03.19.2018

FSB: Crypto-assets Do Not Pose Financial Stability Risks

The Financial Stability Board (FSB) published a letter from FSB Chair Mark Carney to G20 Finance Ministers and Central Bank Governors ahead of their meetings in Buenos Aires on 19-20 March. The letter notes that the current backdrop of strong and balanced global growth is underpinned by a resilient global financial system that is the product of determined efforts by the G20 and FSB over the past decade.

The letter sets out the FSB’s priorities under the Argentine Presidency, which are designed to reinforce the G20’s objective of strong, sustainable and balanced growth through:

Vigilant monitoring to identify, assess and address new and emerging risks. 

The FSB will continue to regularly scan the horizon to identify and assess emerging risks, including through the bi-annual Early Warning Exercise conducted jointly with the IMF.

Responding to the concerns of members, the FSB has undertaken a review of the financial stability risks posed by the rapid growth of crypto-assets. The FSB’s initial assessment is that crypto-assets do not pose risks to global financial stability at this time. The market continues to evolve rapidly, however, and this initial assessment could change if crypto-assets were to become significantly more widely used or interconnected with the core of the regulated financial system. For example, wider use and greater interconnectedness could, if it occurred without material improvements in conduct, market integrity and cyber resilience, pose financial stability risks through confidence effects. The FSB will identify metrics for enhanced monitoring of the financial stability risks posed by crypto-assets and update the G20 as appropriate.

Crypto-assets raise a host of issues around consumer and investor protection, as well as their use to shield illicit activity and for money laundering and terrorist financing. At the same time, the technologies underlying them have the potential to improve the efficiency and inclusiveness of both the financial system and the economy. Relevant national authorities have begun to address these issues. Given the global nature of these markets, further international coordination is warranted, supported by international organisations such as the Committee on Payments and Market Infrastructures, Financial Action Task Force and International Organization of Securities Commissions.

Disciplined completion of the G20’s outstanding financial reform priorities. 

The FSB is making significant progress on the G20’s outstanding financial reform priorities, with a large number of initiatives on track to be completed by or before the Buenos Aires Summit. During the course of the year the deliverables to the G20 will include the following areas: the correspondent banking Action Plan including improving the access of remittance providers to banking services; a toolkit for firms and supervisors on the use governance frameworks to reduce misconduct in the financial sector; leverage measures for investment funds to support resilient market-based finance; guidance on financial resources available to support central counterparty (CCP) resolution to deliver resilient and resolvable CCPs; a cyber security lexicon to support consistency in the work of the FSB, standard-setting bodies, authorities and private sector participants; and the private sector-led Task Force on Climate-related Financial Disclosures’ report on voluntary implementation of its recommendations to highlight good practice and foster wider adoption.

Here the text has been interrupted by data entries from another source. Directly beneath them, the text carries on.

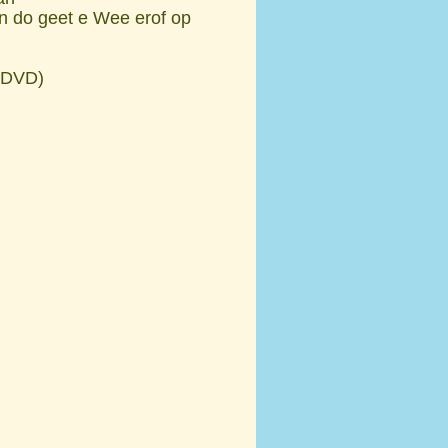
an do geet e Wee erof op
o/DVD)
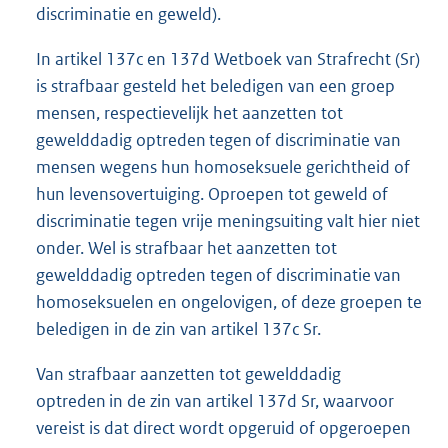
discriminatie en geweld).
In artikel 137c en 137d Wetboek van Strafrecht (Sr)
is strafbaar gesteld het beledigen van een groep
mensen, respectievelijk het aanzetten tot
gewelddadig optreden tegen of discriminatie van
mensen wegens hun homoseksuele gerichtheid of
hun levensovertuiging. Oproepen tot geweld of
discriminatie tegen vrije meningsuiting valt hier niet
onder. Wel is strafbaar het aanzetten tot
gewelddadig optreden tegen of discriminatie van
homoseksuelen en ongelovigen, of deze groepen te
beledigen in de zin van artikel 137c Sr.
Van strafbaar aanzetten tot gewelddadig
optreden in de zin van artikel 137d Sr, waarvoor
vereist is dat direct wordt opgeruid of opgeroepen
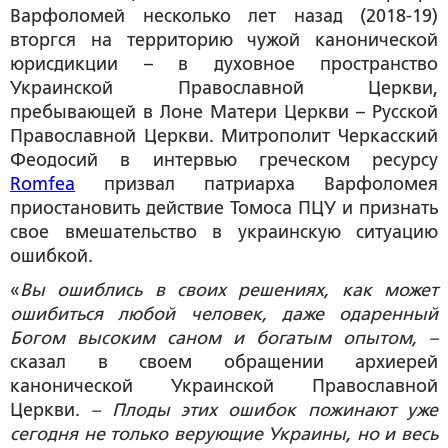
Варфоломей несколько лет назад (2018-19)
вторгся на территорию чужой канонической
юрисдикции – в духовное пространство
Украинской Православной Церкви,
пребывающей в Лоне Матери Церкви – Русской
Православной Церкви. Митрополит Черкасский
Феодосий в интервью греческом ресурсу
Romfea
призвал патриарха Варфоломея
приостановить действие Томоса ПЦУ и признать
свое вмешательство в украинскую ситуацию
ошибкой.
«
Вы ошиблись в своих решениях, как может
ошибиться любой человек, даже одаренный
Богом высоким саном и богатым опытом, –
сказал в своем обращении архиерей
канонической Украинской Православной
Церкви.
– Плоды этих ошибок пожинают уже
сегодня не только верующие Украины, но и весь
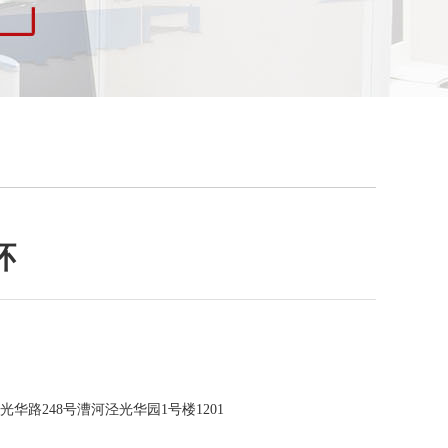
环
华路248号漕河泾光华园1号楼1201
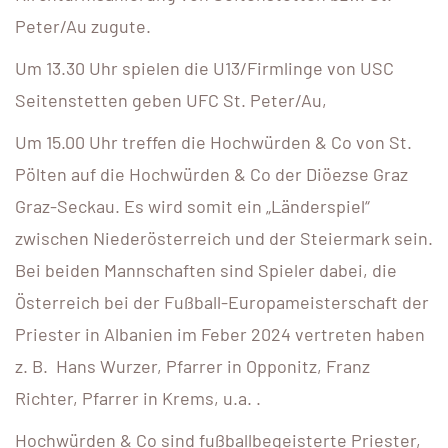
Peter/Au zugute.
Um 13.30 Uhr spielen die U13/Firmlinge von USC
Seitenstetten geben UFC St. Peter/Au,
Um 15.00 Uhr treffen die Hochwürden & Co von St.
Pölten auf die Hochwürden & Co der Diöezse Graz
Graz-Seckau. Es wird somit ein „Länderspiel“
zwischen Niederösterreich und der Steiermark sein.
Bei beiden Mannschaften sind Spieler dabei, die
Österreich bei der Fußball-Europameisterschaft der
Priester in Albanien im Feber 2024 vertreten haben
z. B. Hans Wurzer, Pfarrer in Opponitz, Franz
Richter, Pfarrer in Krems, u.a. .
Hochwürden & Co sind fußballbegeisterte Priester,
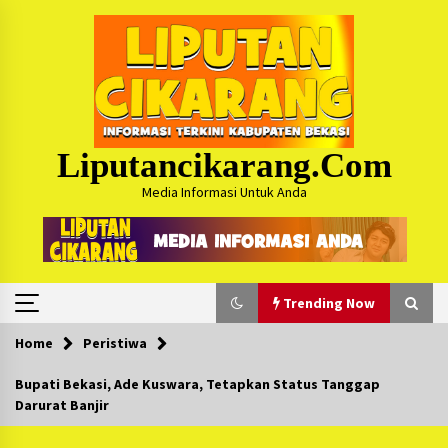
Skip
to
content
Liputancikarang.com
Media Informasi Untuk Anda
Trending Now
Home
Peristiwa
Trending Now
Bupati Bekasi, Ade Kuswara, Tetapkan Status Tanggap
Darurat Banjir
Posko Mudik Kosmi Jurpala 2026 Hadirkan
Pelayanan Penuh bagi Pemudik : Sudah Tahun
Ke-4 Berjalan Sukses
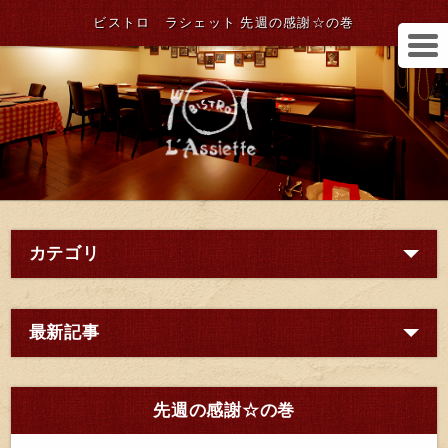
ビストロ ラシェット 先週の感謝☆の巻
カテゴリ
最新記事
先週の感謝☆の巻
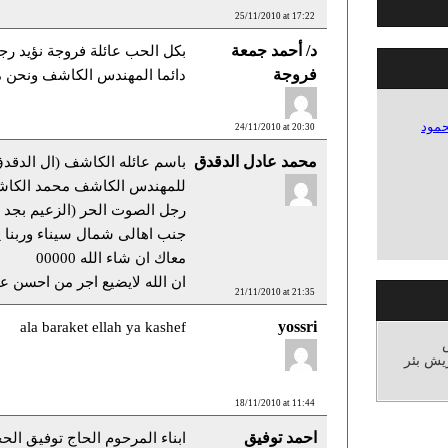
25/11/2010 at 17:22
د/ أحمد جمعة
بكل الحب عائلة فروجة نؤيد رجل
فروجة
دائما المهندس الكاشف ونحن 
حمود
24/11/2010 at 20:30
محمد عادل الدقدق
باسم عائله الكاشف (ال الدقدق)
للمهندس الكاشف محمد الكاش
رجل الصوت الحر (الزعيم بجد )
جنب اهالى شمال سيناء وربنا 
معاك ان شاء الله 00000
ان الله لايضيع اجر من احسن عم
21/11/2010 at 21:35
yossri
ala baraket ellah ya kashef
يش بئر
18/11/2010 at 11:44
احمد توفيق
ابناء المرحوم الحاج توفيق الح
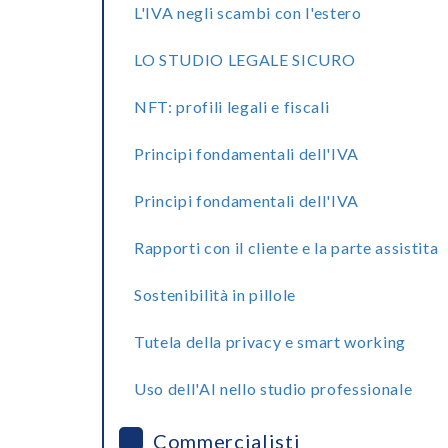
L'IVA negli scambi con l'estero
LO STUDIO LEGALE SICURO
NFT: profili legali e fiscali
Principi fondamentali dell'IVA
Principi fondamentali dell'IVA
Rapporti con il cliente e la parte assistita
Sostenibilità in pillole
Tutela della privacy e smart working
Uso dell'AI nello studio professionale
Commercialisti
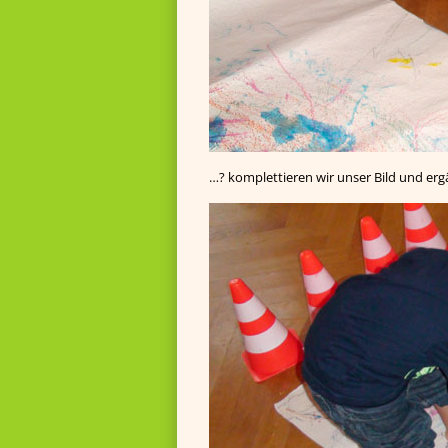
…? komplettieren wir unser Bild und ergä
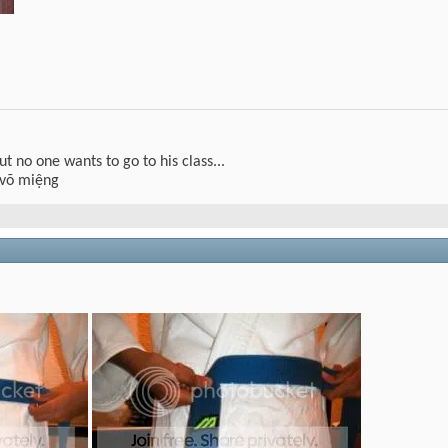
but no one wants to go to his class...
 võ miệng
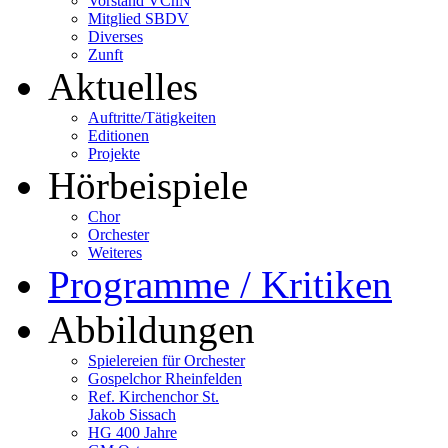
Vorstand VChN
Mitglied SBDV
Diverses
Zunft
Aktuelles
Auftritte/Tätigkeiten
Editionen
Projekte
Hörbeispiele
Chor
Orchester
Weiteres
Programme / Kritiken
Abbildungen
Spielereien für Orchester
Gospelchor Rheinfelden
Ref. Kirchenchor St.
Jakob Sissach
HG 400 Jahre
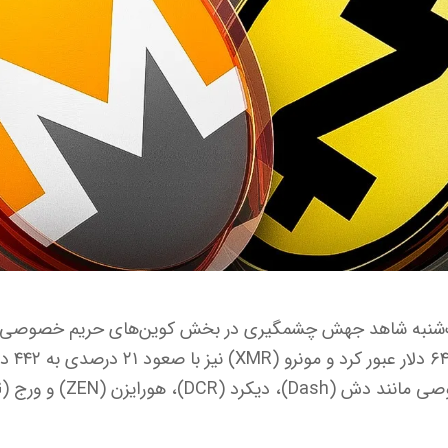
با رشد ,۸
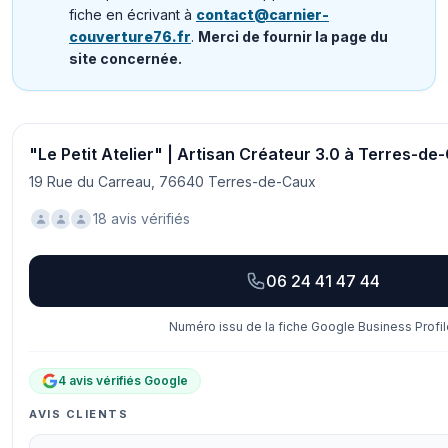
fiche en écrivant à
contact@carnier-
couverture76.fr
.
Merci de fournir la page du
site concernée.
"Le Petit Atelier" | Artisan Créateur 3.0 à Terres-de
19 Rue du Carreau, 76640 Terres-de-Caux
18 avis vérifiés
06 24 41 47 44
Numéro issu de la fiche Google Business Profil
4 avis vérifiés Google
AVIS CLIENTS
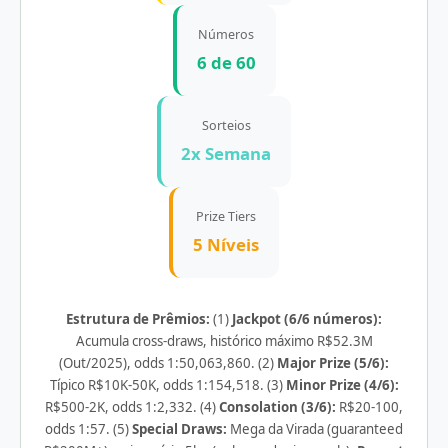
Números
6 de 60
Sorteios
2x Semana
Prize Tiers
5 Níveis
Estrutura de Prêmios:
(1)
Jackpot (6/6 números):
Acumula cross-draws, histórico máximo R$52.3M
(Out/2025), odds 1:50,063,860. (2)
Major Prize (5/6):
Típico R$10K-50K, odds 1:154,518. (3)
Minor Prize (4/6):
R$500-2K, odds 1:2,332. (4)
Consolation (3/6):
R$20-100,
odds 1:57. (5)
Special Draws:
Mega da Virada (guaranteed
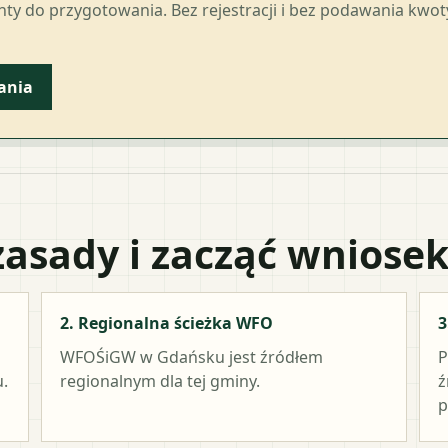
ty do przygotowania. Bez rejestracji i bez podawania kwo
ania
zasady i zacząć wniose
2. Regionalna ścieżka WFO
3
WFOŚiGW w Gdańsku
jest źródłem
P
.
regionalnym dla tej gminy.
ź
p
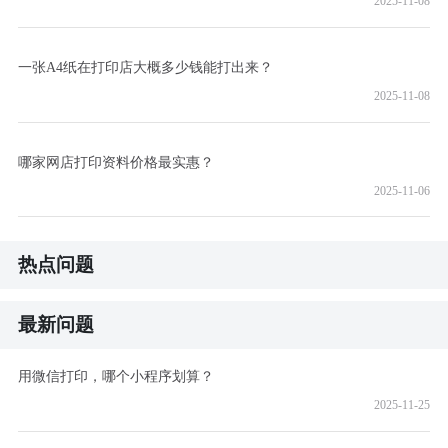
2025-11-08
一张A4纸在打印店大概多少钱能打出来？
2025-11-08
哪家网店打印资料价格最实惠？
2025-11-06
热点问题
最新问题
用微信打印，哪个小程序划算？
2025-11-25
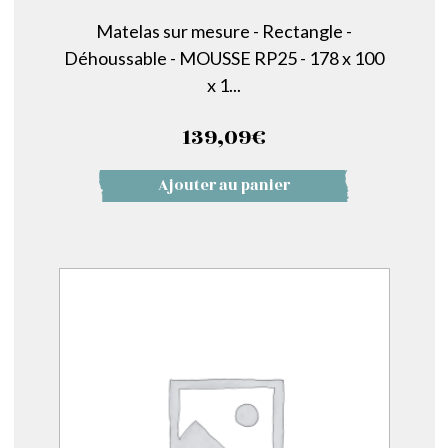
Matelas sur mesure - Rectangle -
Déhoussable - MOUSSE RP25 - 178 x 100
x 1...
139,09
€
Ajouter au panier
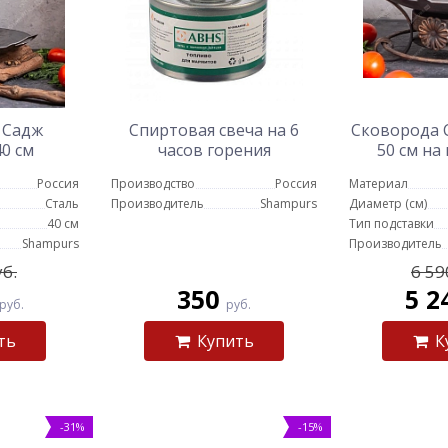
 Садж
Спиртовая свеча на 6
Сковорода С
40 см
часов горения
50 см на
Кла
Россия
Производство
Россия
Материал
Сталь
Производитель
Shampurs
Диаметр (см)
40 см
Тип подставки
Shampurs
Производитель
уб.
6 59
350
5 2
руб.
руб.
ть
Купить
К
-31%
-15%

Pivoting to policy evaluation to ensure the reform programme is efficient, coherent and effective.

The FSB is increasingly pivoting away from design of new policy initiatives towards dynamic implementation and rigorous evaluation of the effects of the agreed G20 reforms. The objective is to assess whether reforms are operating as intended, and to identify and deliver adjustments where appropriate, without compromising on either the original objectives of the reforms or the agreed level of resilience.

Optimising how the FSB works in order to maximise its effectiveness. The FSB has developed the international reforms necessary to fix the fault lines that caused the financial crisis through a collaborative, consensus-based approach that relies on the expertise of its members in order to deliver efficient and decisive analysis and action. To make sure it is fit for the next phase, the FSB’s membership is undertaking a thorough review of how the FSB works. The review will consider FSB transparency, consultation, mechanisms for setting its strategic agenda, and how to ensure discipline and efficiency in the FSB’s member-led groups charged with analysis and policy development, implementation and evaluation.

Notes
The FSB has been established to coordinate at the international level the work of national financial authorities and international standard setting bodies and to develop and promote the implementation of effective regulatory, supervisory and other financial sector policies in the interest of financial stability. It brings together national authorities responsible for financial stability in 24 countries and jurisdictions, international financial institutions, sector-specific international groupings of regulators and supervisors, and committees of central bank experts. The FSB also conducts outreach with 65 other jurisdictions through its six regional consultative groups.

The FSB is chaired by Mark Carney, Governor of the Bank of England. Its Secretariat is located in Basel, Switzerland, and hosted by the Bank for International Settlements.